#### What the exercise asks:
Transcribe the records word for word. Leave every picture out.

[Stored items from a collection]
+ + + + +
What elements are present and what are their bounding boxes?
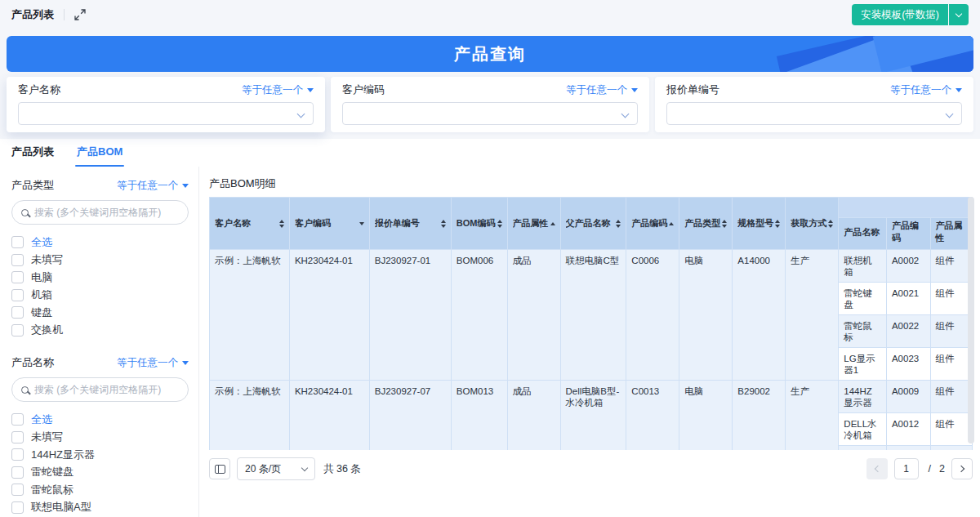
checkbox[interactable] <box>11 484 24 496</box>
expand-icon[interactable] <box>74 9 86 20</box>
column-header[interactable]: 产品编码 <box>626 198 679 250</box>
bom-cell: 电脑 <box>679 381 733 451</box>
sort-icon <box>359 222 364 225</box>
install-template-dropdown-button[interactable] <box>949 4 969 25</box>
bom-cell: BJ230927-01 <box>369 250 451 381</box>
checkbox[interactable] <box>11 289 24 301</box>
sort-icon <box>828 220 833 228</box>
bom-cell: A14000 <box>733 250 786 381</box>
caret-down-icon <box>182 184 189 188</box>
option-label: 联想电脑A型 <box>31 500 91 515</box>
sort-icon <box>279 220 284 228</box>
option-label: 未填写 <box>31 430 63 444</box>
columns-icon <box>215 465 225 474</box>
bom-cell: BOM013 <box>451 381 507 451</box>
column-header[interactable]: 产品属性 <box>507 198 560 250</box>
checkbox[interactable] <box>11 306 24 319</box>
sub-column-header[interactable]: 产品编码 <box>886 218 930 250</box>
filter-option[interactable]: 全选 <box>11 234 189 252</box>
checkbox[interactable] <box>11 431 24 443</box>
operator-link[interactable]: 等于任意一个 <box>117 179 189 193</box>
checkbox[interactable] <box>11 501 24 514</box>
product-cell: A0021 <box>886 283 930 315</box>
product-cell: A0021 <box>886 446 930 451</box>
filter-option[interactable]: 未填写 <box>11 252 189 270</box>
column-header[interactable]: BOM编码 <box>451 198 507 250</box>
customer-name-select[interactable] <box>18 102 314 125</box>
checkbox[interactable] <box>11 413 24 426</box>
operator-link[interactable]: 等于任意一个 <box>890 83 962 97</box>
filter-label: 客户名称 <box>18 82 60 97</box>
column-settings-button[interactable] <box>209 458 230 479</box>
column-header[interactable]: 规格型号 <box>733 198 786 250</box>
filter-row: 客户名称 等于任意一个 客户编码 等于任意一个 <box>7 77 973 132</box>
checkbox[interactable] <box>11 448 24 461</box>
product-type-search[interactable] <box>11 200 189 225</box>
page-size-select[interactable]: 20 条/页 <box>237 457 315 480</box>
filter-option[interactable]: 交换机 <box>11 322 189 340</box>
prev-page-button[interactable] <box>866 458 888 479</box>
checkbox[interactable] <box>11 271 24 283</box>
sort-icon <box>497 220 502 228</box>
filter-card-quote-number: 报价单编号 等于任意一个 <box>655 77 973 132</box>
column-header[interactable]: 获取方式 <box>786 198 839 250</box>
product-cell: A0002 <box>886 250 930 283</box>
product-cell: A0012 <box>886 413 930 446</box>
total-pages: 2 <box>939 463 945 475</box>
search-input[interactable] <box>34 207 179 218</box>
checkbox[interactable] <box>11 236 24 248</box>
search-input[interactable] <box>34 384 179 395</box>
column-header[interactable]: 父产品名称 <box>560 198 626 250</box>
checkbox[interactable] <box>11 324 24 336</box>
filter-option[interactable]: 144HZ显示器 <box>11 446 189 464</box>
filter-option[interactable]: 雷蛇鼠标 <box>11 481 189 499</box>
option-list: 全选未填写电脑机箱键盘交换机 <box>11 234 189 339</box>
tab-product-list[interactable]: 产品列表 <box>11 145 54 167</box>
checkbox[interactable] <box>11 466 24 479</box>
filter-group-product-type: 产品类型 等于任意一个 全选未填写电脑机箱键盘交换机 <box>11 178 189 339</box>
filter-label: 报价单编号 <box>666 82 719 97</box>
chevron-left-icon <box>874 466 880 472</box>
page-number-input[interactable] <box>894 458 919 479</box>
quote-number-select[interactable] <box>666 102 962 125</box>
operator-link[interactable]: 等于任意一个 <box>242 83 314 97</box>
product-cell: 组件 <box>930 283 972 315</box>
sub-column-header[interactable]: 产品名称 <box>839 218 887 250</box>
chevron-down-icon <box>946 110 954 118</box>
column-header[interactable]: 客户编码 <box>289 198 369 250</box>
column-header[interactable]: 产品类型 <box>679 198 733 250</box>
customer-code-select[interactable] <box>342 102 638 125</box>
filter-option[interactable]: 键盘 <box>11 304 189 322</box>
operator-text: 等于任意一个 <box>242 83 303 97</box>
checkbox[interactable] <box>11 254 24 266</box>
column-header[interactable]: 客户名称 <box>210 198 290 250</box>
filter-group-label: 产品类型 <box>11 178 54 193</box>
operator-link[interactable]: 等于任意一个 <box>566 83 638 97</box>
product-cell: 组件 <box>930 348 972 381</box>
vertical-scrollbar[interactable] <box>968 197 974 443</box>
chevron-down-icon <box>621 110 630 118</box>
bom-cell: 成品 <box>507 250 560 381</box>
search-icon <box>21 386 29 394</box>
filter-option[interactable]: 机箱 <box>11 287 189 305</box>
filter-option[interactable]: 联想电脑A型 <box>11 499 189 517</box>
next-page-button[interactable] <box>951 458 973 479</box>
column-header[interactable]: 报价单编号 <box>369 198 451 250</box>
bom-table: 客户名称客户编码报价单编号BOM编码产品属性父产品名称产品编码产品类型规格型号获… <box>209 197 973 450</box>
table-row: 示例：上海帆软KH230424-01BJ230927-01BOM006成品联想电… <box>210 250 973 283</box>
install-template-button[interactable]: 安装模板(带数据) <box>852 4 948 25</box>
bom-cell: BJ230927-07 <box>369 381 451 451</box>
filter-option[interactable]: 电脑 <box>11 269 189 287</box>
operator-link[interactable]: 等于任意一个 <box>117 356 189 370</box>
table-title: 产品BOM明细 <box>209 176 980 191</box>
product-name-search[interactable] <box>11 377 189 402</box>
option-label: 雷蛇鼠标 <box>31 483 74 497</box>
filter-option[interactable]: 未填写 <box>11 429 189 447</box>
tab-product-bom[interactable]: 产品BOM <box>77 145 122 167</box>
filter-option[interactable]: 雷蛇键盘 <box>11 464 189 482</box>
sub-column-header[interactable]: 产品属性 <box>930 218 972 250</box>
product-cell: 组件 <box>930 381 972 413</box>
operator-text: 等于任意一个 <box>117 356 178 370</box>
filter-option[interactable]: 全选 <box>11 411 189 429</box>
product-group-header <box>839 198 973 218</box>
+ + + + +
#### Problem solution:
What elements are present and what are their bounding boxes?
checkbox[interactable] <box>11 484 24 496</box>
expand-icon[interactable] <box>74 9 86 20</box>
column-header[interactable]: 产品编码 <box>626 198 679 250</box>
bom-cell: 电脑 <box>679 381 733 451</box>
sort-icon <box>359 222 364 225</box>
install-template-dropdown-button[interactable] <box>949 4 969 25</box>
bom-cell: BJ230927-01 <box>369 250 451 381</box>
checkbox[interactable] <box>11 289 24 301</box>
sort-icon <box>828 220 833 228</box>
bom-cell: A14000 <box>733 250 786 381</box>
caret-down-icon <box>182 184 189 188</box>
option-label: 联想电脑A型 <box>31 500 91 515</box>
sort-icon <box>279 220 284 228</box>
option-label: 未填写 <box>31 430 63 444</box>
columns-icon <box>215 465 225 474</box>
bom-cell: BOM013 <box>451 381 507 451</box>
column-header[interactable]: 产品属性 <box>507 198 560 250</box>
checkbox[interactable] <box>11 306 24 319</box>
sub-column-header[interactable]: 产品编码 <box>886 218 930 250</box>
filter-option[interactable]: 全选 <box>11 234 189 252</box>
checkbox[interactable] <box>11 431 24 443</box>
operator-link[interactable]: 等于任意一个 <box>117 179 189 193</box>
checkbox[interactable] <box>11 501 24 514</box>
product-cell: A0021 <box>886 283 930 315</box>
product-cell: A0021 <box>886 446 930 451</box>
filter-option[interactable]: 未填写 <box>11 252 189 270</box>
column-header[interactable]: BOM编码 <box>451 198 507 250</box>
customer-name-select[interactable] <box>18 102 314 125</box>
checkbox[interactable] <box>11 413 24 426</box>
operator-link[interactable]: 等于任意一个 <box>890 83 962 97</box>
filter-label: 客户名称 <box>18 82 60 97</box>
column-settings-button[interactable] <box>209 458 230 479</box>
column-header[interactable]: 规格型号 <box>733 198 786 250</box>
filter-row: 客户名称 等于任意一个 客户编码 等于任意一个 <box>7 77 973 132</box>
checkbox[interactable] <box>11 448 24 461</box>
product-type-search[interactable] <box>11 200 189 225</box>
page-size-select[interactable]: 20 条/页 <box>237 457 315 480</box>
filter-option[interactable]: 交换机 <box>11 322 189 340</box>
prev-page-button[interactable] <box>866 458 888 479</box>
checkbox[interactable] <box>11 271 24 283</box>
sort-icon <box>497 220 502 228</box>
filter-card-quote-number: 报价单编号 等于任意一个 <box>655 77 973 132</box>
column-header[interactable]: 获取方式 <box>786 198 839 250</box>
product-cell: A0002 <box>886 250 930 283</box>
product-cell: A0012 <box>886 413 930 446</box>
total-pages: 2 <box>939 463 945 475</box>
search-input[interactable] <box>34 207 179 218</box>
checkbox[interactable] <box>11 236 24 248</box>
search-input[interactable] <box>34 384 179 395</box>
column-header[interactable]: 父产品名称 <box>560 198 626 250</box>
checkbox[interactable] <box>11 324 24 336</box>
filter-option[interactable]: 144HZ显示器 <box>11 446 189 464</box>
filter-option[interactable]: 雷蛇鼠标 <box>11 481 189 499</box>
option-list: 全选未填写电脑机箱键盘交换机 <box>11 234 189 339</box>
tab-product-list[interactable]: 产品列表 <box>11 145 54 167</box>
checkbox[interactable] <box>11 466 24 479</box>
filter-group-product-type: 产品类型 等于任意一个 全选未填写电脑机箱键盘交换机 <box>11 178 189 339</box>
filter-label: 报价单编号 <box>666 82 719 97</box>
chevron-left-icon <box>874 466 880 472</box>
page-number-input[interactable] <box>894 458 919 479</box>
quote-number-select[interactable] <box>666 102 962 125</box>
operator-link[interactable]: 等于任意一个 <box>242 83 314 97</box>
product-cell: 组件 <box>930 283 972 315</box>
sub-column-header[interactable]: 产品名称 <box>839 218 887 250</box>
chevron-down-icon <box>946 110 954 118</box>
column-header[interactable]: 客户编码 <box>289 198 369 250</box>
column-header[interactable]: 产品类型 <box>679 198 733 250</box>
customer-code-select[interactable] <box>342 102 638 125</box>
filter-option[interactable]: 键盘 <box>11 304 189 322</box>
operator-text: 等于任意一个 <box>242 83 303 97</box>
checkbox[interactable] <box>11 254 24 266</box>
column-header[interactable]: 客户名称 <box>210 198 290 250</box>
filter-group-label: 产品类型 <box>11 178 54 193</box>
operator-link[interactable]: 等于任意一个 <box>566 83 638 97</box>
product-cell: 组件 <box>930 348 972 381</box>
vertical-scrollbar[interactable] <box>968 197 974 443</box>
chevron-down-icon <box>621 110 630 118</box>
bom-cell: 成品 <box>507 250 560 381</box>
search-icon <box>21 386 29 394</box>
filter-option[interactable]: 机箱 <box>11 287 189 305</box>
filter-option[interactable]: 联想电脑A型 <box>11 499 189 517</box>
next-page-button[interactable] <box>951 458 973 479</box>
column-header[interactable]: 报价单编号 <box>369 198 451 250</box>
bom-table: 客户名称客户编码报价单编号BOM编码产品属性父产品名称产品编码产品类型规格型号获… <box>209 197 973 450</box>
table-row: 示例：上海帆软KH230424-01BJ230927-01BOM006成品联想电… <box>210 250 973 283</box>
install-template-button[interactable]: 安装模板(带数据) <box>852 4 948 25</box>
bom-cell: BJ230927-07 <box>369 381 451 451</box>
filter-option[interactable]: 电脑 <box>11 269 189 287</box>
operator-link[interactable]: 等于任意一个 <box>117 356 189 370</box>
table-title: 产品BOM明细 <box>209 176 980 191</box>
product-name-search[interactable] <box>11 377 189 402</box>
option-label: 雷蛇鼠标 <box>31 483 74 497</box>
filter-option[interactable]: 未填写 <box>11 429 189 447</box>
tab-product-bom[interactable]: 产品BOM <box>77 145 122 167</box>
filter-option[interactable]: 雷蛇键盘 <box>11 464 189 482</box>
sub-column-header[interactable]: 产品属性 <box>930 218 972 250</box>
product-cell: 组件 <box>930 381 972 413</box>
operator-text: 等于任意一个 <box>117 356 178 370</box>
filter-option[interactable]: 全选 <box>11 411 189 429</box>
product-group-header <box>839 198 973 218</box>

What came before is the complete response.